The core of the project is a Random Forest Classifier that predicts the AQI bucket (e.g., "Good", "Moderate", "Poor") based on the concentration of 12 different pollutants.
Features Model Training (source.py):
Loads raw data from city_hour.csv.
Cleans data, imputes missing values using medians, and scales features.
Trains a RandomForestClassifier on the pollutant data.
Performs K-Means clustering and Isolation Forest outlier detection.
Saves the trained model, scaler, imputer, and encoder to outputs/aqi_model.pkl.
Streamlit Dashboard (air_dashboard.py):
Historical Analysis: Provides interactive charts for a selected city, showing AQI over time and the distribution of different pollutants.
Live AQI Prediction: A sidebar tool where you can input 12 pollutant levels (PM2.5, PM10, NO, etc.) and get an instant AQI category prediction from the trained model.

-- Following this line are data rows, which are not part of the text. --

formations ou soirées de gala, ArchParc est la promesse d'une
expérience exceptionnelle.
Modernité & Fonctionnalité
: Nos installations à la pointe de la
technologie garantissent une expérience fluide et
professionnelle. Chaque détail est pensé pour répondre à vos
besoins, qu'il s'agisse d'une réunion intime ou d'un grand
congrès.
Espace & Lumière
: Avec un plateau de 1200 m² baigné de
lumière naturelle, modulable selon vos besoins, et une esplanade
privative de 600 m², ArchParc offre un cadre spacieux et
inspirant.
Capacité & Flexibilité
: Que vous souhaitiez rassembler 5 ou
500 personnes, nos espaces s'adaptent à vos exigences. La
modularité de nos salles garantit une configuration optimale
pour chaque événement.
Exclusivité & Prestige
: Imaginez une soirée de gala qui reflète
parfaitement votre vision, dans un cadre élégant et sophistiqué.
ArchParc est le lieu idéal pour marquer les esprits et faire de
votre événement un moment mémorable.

Prediction Test (forecast_api.py): A simple command-line script to test the prediction pipeline with a hardcoded set of pollutant values.
How to Run
-
Install Dependencies You'll need the following Python libraries. You can install them using pip: pip install pandas numpy scikit-learn streamlit matplotlib seaborn
-
Run the Training Pipeline Before you can use the dashboard, you must run source.py to train the model and create the necessary aqi_model.pkl file. python AIR/source.py This script will:Read AIR/city_hour.csv. Process the data and train the model. Save the model artifacts to AIR/outputs/aqi_model.pkl. Generate visualization plots (like kmeans.png, outlier.png, etc.).
-
Run the Streamlit Dashboard Once the aqi_model.pkl file exists, you can start the web application: streamlit run AIR/air_dashboard.py This will open the dashboard in your web browser, where you can explore historical data and use the live prediction tool.
-
(Optional) Test Prediction in Terminal You can run forecast_api.py to test the model's prediction on a single sample from your terminal. python AIR/forecast_api.py
File Structure AIR/source.py: The main script for data cleaning, preprocessing, model training, and analysis. AIR/air_dashboard.py: The Streamlit application file. This script loads the trained model and serves the interactive web dashboard. AIR/forecast_api.py: A simple script to load the model and test a single prediction. AIR/city_hour.csv: The raw input data file (required by source.py and air_dashboard.py). AIR/outputs/aqi_model.pkl: The (generated) file containing the dictionary of model artifacts: the model, scaler, imputer, and encoder. AIR/*.png: Image files (e.g., kmeans.png, outlier.png) that are generated by the visualization section of source.py.